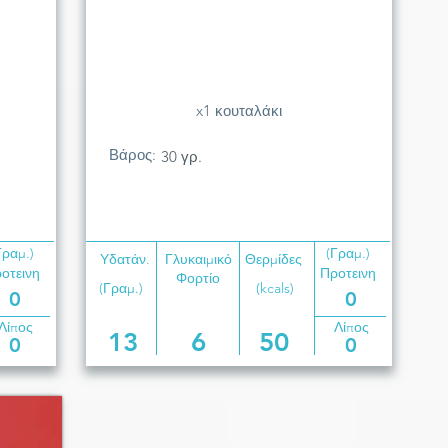
x1 κουταλάκι
Βάρος:
30 γρ.
Γραμ.)
(Γραμ.)
Υδατάν.
Γλυκαιμικό
Θερμίδες
οτεινη
Προτεινη
Φορτίο
(Γραμ.)
(kcals)
0
0
Λίπος
Λίπος
13
6
50
0
0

..........

## EXERCISE DETAILS
Hand back every line of the material, exactly, without the pictures.

## SOLUTION TO THE PROBLEM
x1 κουταλάκι
Βάρος:
30 γρ.
Γραμ.)
(Γραμ.)
Υδατάν.
Γλυκαιμικό
Θερμίδες
οτεινη
Προτεινη
Φορτίο
(Γραμ.)
(kcals)
0
0
Λίπος
Λίπος
13
6
50
0
0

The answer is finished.